Por. Lic. Ulises Guevara

Acostumbro siempre a definir lo que escribo para que nuestros amigos tengan mayor facilidad de interpretarme. De esa forma tengo que decir que la arrogancia es una actitud negativa exhibida por un individuo que tiene cierto nivel político, social y económico; la misma siempre es acompañada de la altanería y la soberbia.

Mientras que la depresión  es un síndrome caracterizado por una tristeza profunda, motivada  por la inhibición de las funciones psíquicas. ¿El porqué de estos conceptos? , simple, es que cada uno de ellos te llevan a la desgracia.

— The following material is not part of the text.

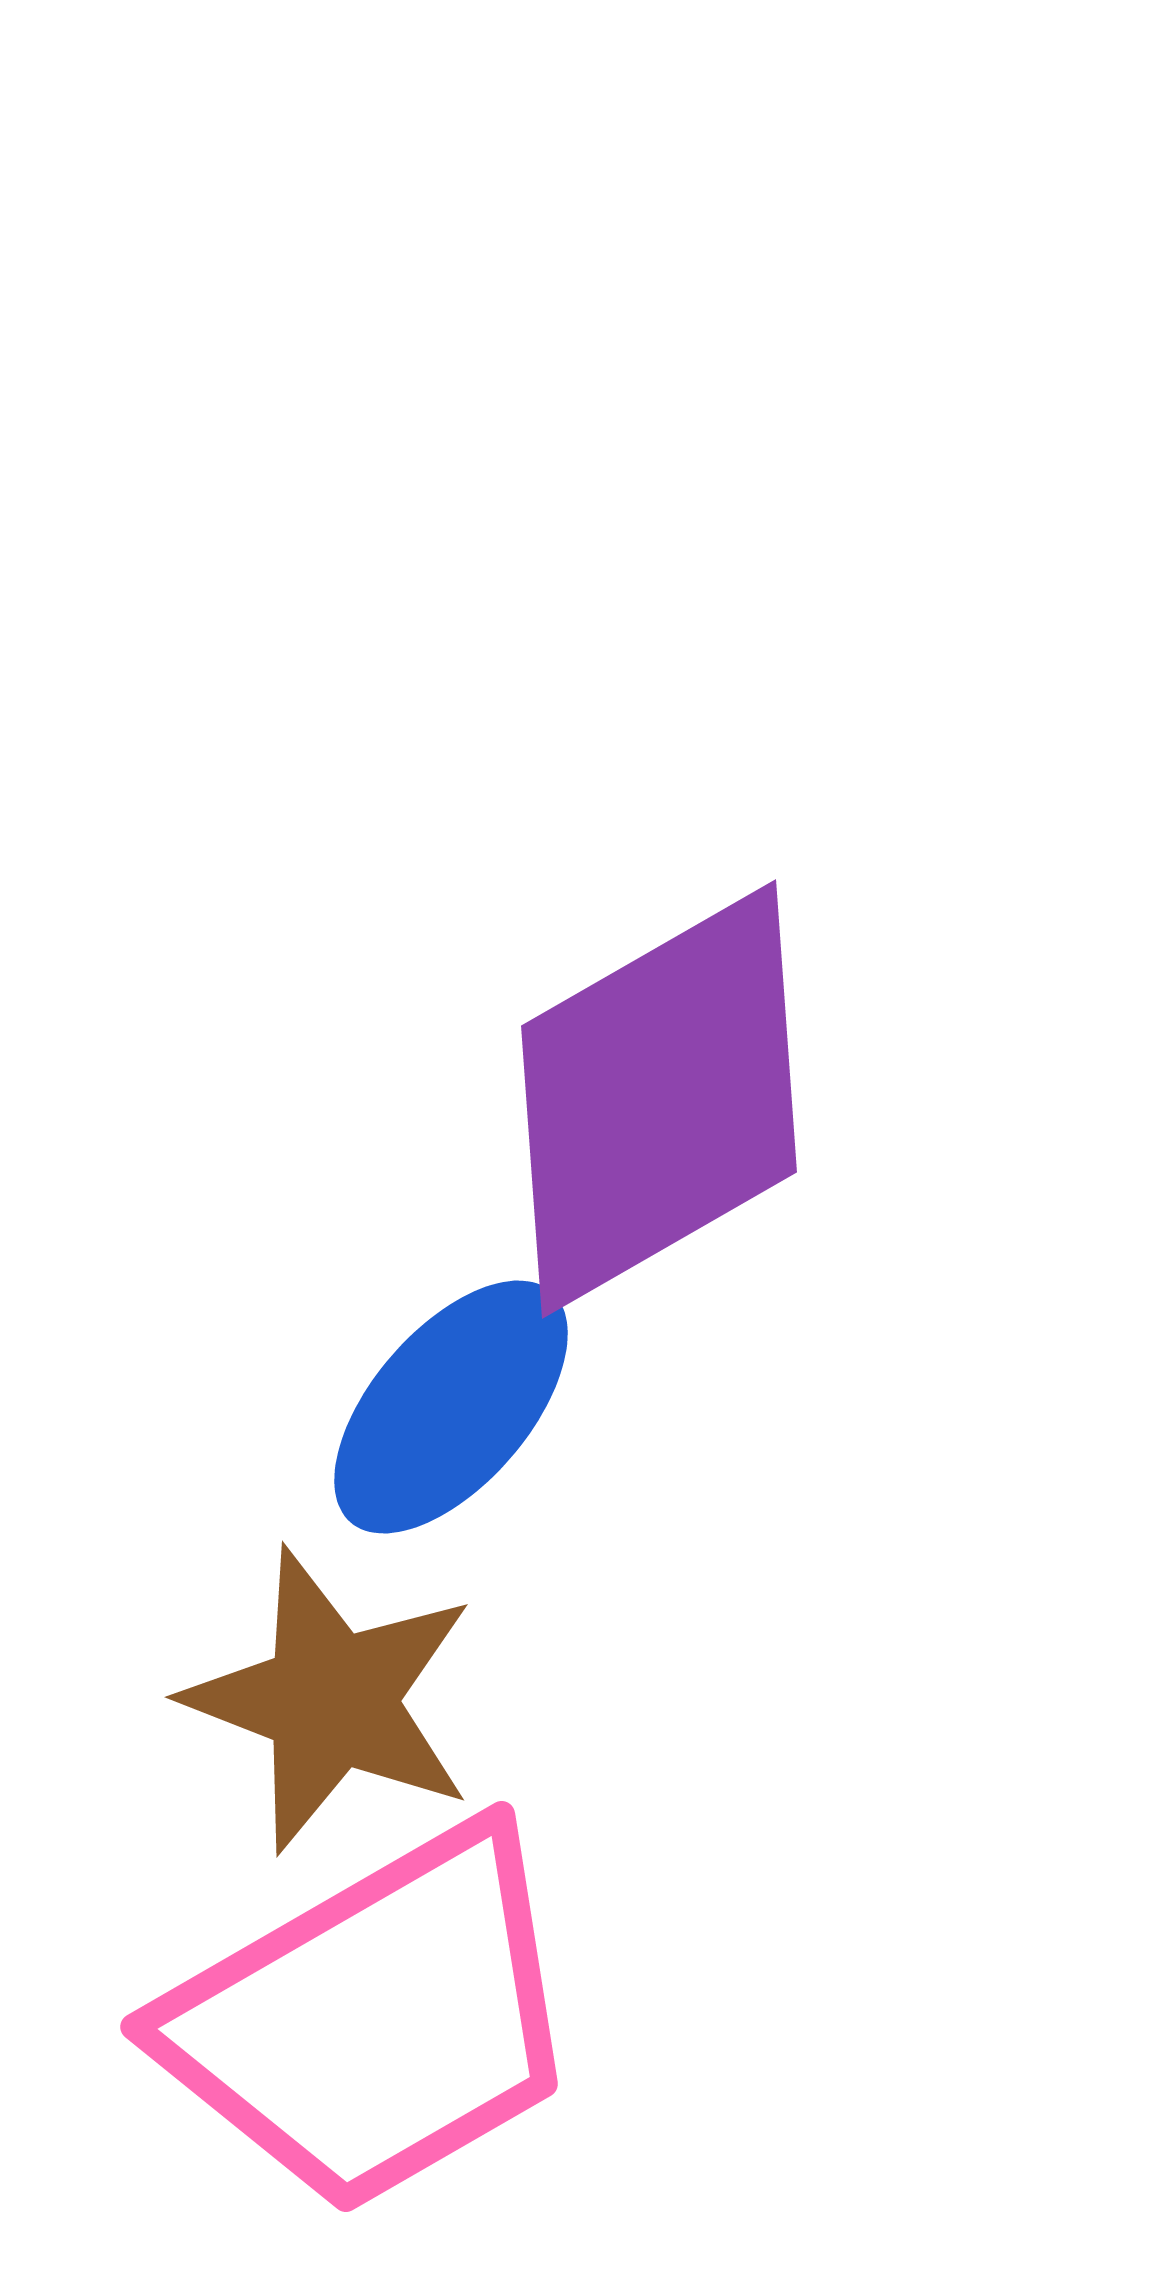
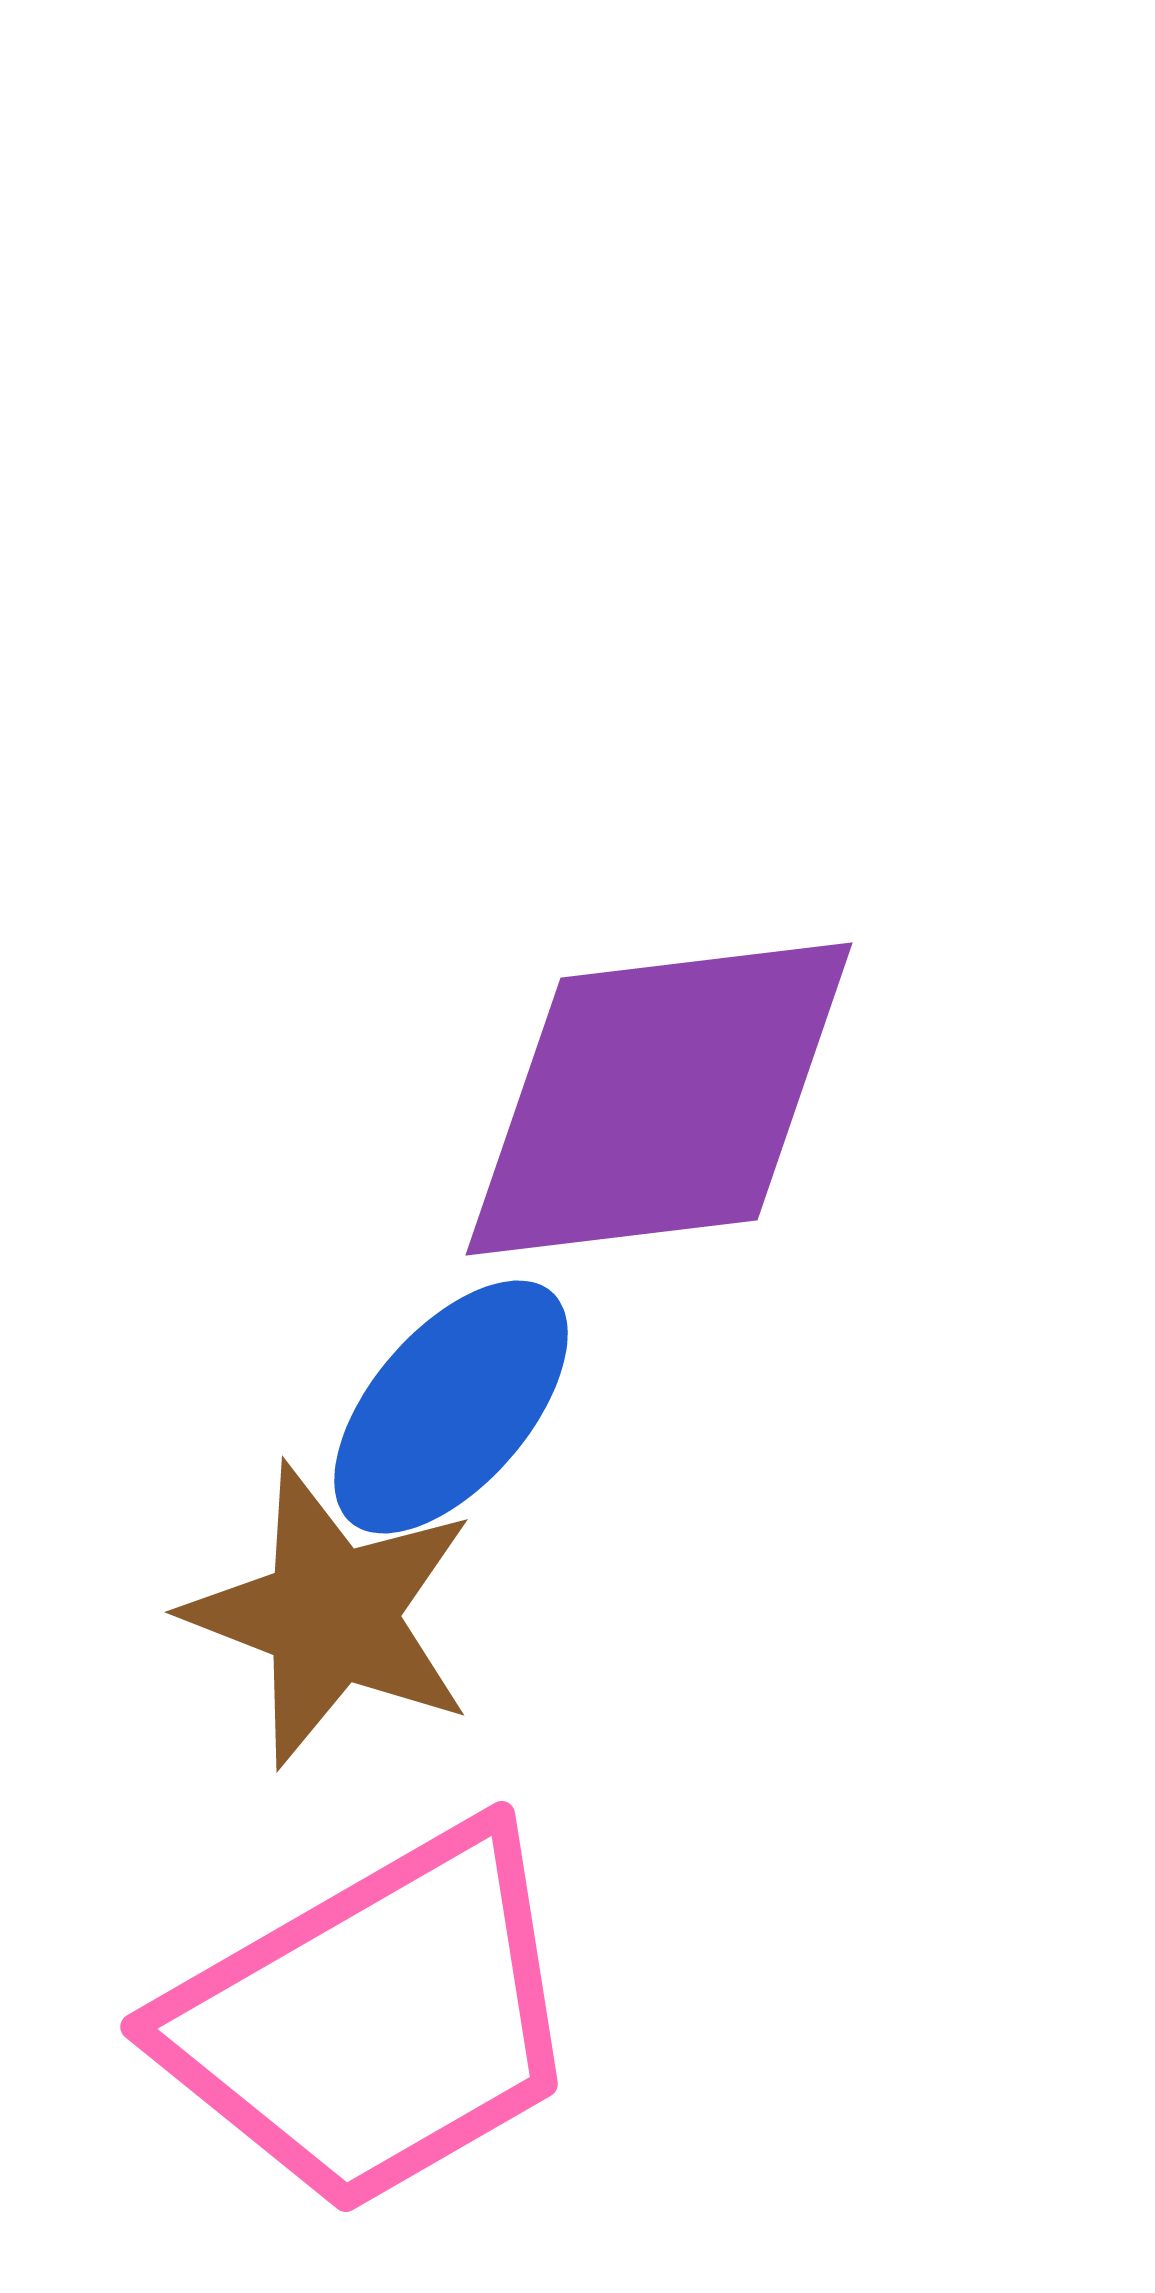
purple diamond: rotated 23 degrees clockwise
brown star: moved 85 px up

La arrogancia crea apatía, rechazo, intolerancia; y la persona que la ejerce termina siendo un muerto en vida; mientras que la depresión; mientras que la depresión constituye lo mismo de manera distinta: pero es oportuno señalar que el arrogante también puede llegar fácilmente a la depresión porque al final su única compañía es la soledad…
El ser humano arrogante posee muy pocos amigos y quienes están a su alrededor muchas veces lo hacen por el rol político,  social y económico que éste ostenta; sin embargo, desde el mismo momento que todo se pierde, ese individuo va a sentir la soledad. Mientras que el hombre humilde tiene amigos y su entorno social a su favor todos los tiempos.
El hombre sencillo es capaz de conservar sus amigos de siempre es menos proclive a la depresión, por una simple razón. Primero vive conforme Dios y consigo mismo; siempre tiene armonio con su entorno social, y segundo: es sincero, no practica la doble moral, pero tampoco coloca las posiciones y el dinero por encima de su persona, o sea, éste siempre suele verse por encima de cualquier posición que ostente.
El hombre arrogante se siente importante por la posición que ocupa no por lo que él es o puede ser, por eso cuando ya no ostenta esa posiciones suele ser uno más del montón.
El hombre humilde no extraña las posiciones que ha ocupado, porque nunca cambió en su entorno social ni olvidó sus raíces, sino que siempre se mantuvo por encima de cualquier posición que ocupó. El arrogante las extrañas porque solo se siente siendo importante cuando de una u otra forma tiene “don de mando”.
Ralph Waldo Emerson dijo:” “Los hombres grandes son aquellos que sienten que lo espiritual es más poderoso que cualquier fuerza material, y que son las ideas las que rigen el mundo”.
Yo  agrego que como a los arrogantes  no tienen idea, no pueden regir o dirigir el mundo; y si éstos supieran la felicidad y la paz que da ser humilde  aunque sea por negocio lo fuera.
Hasta la próxima, si Dios y ustedes me lo permiten.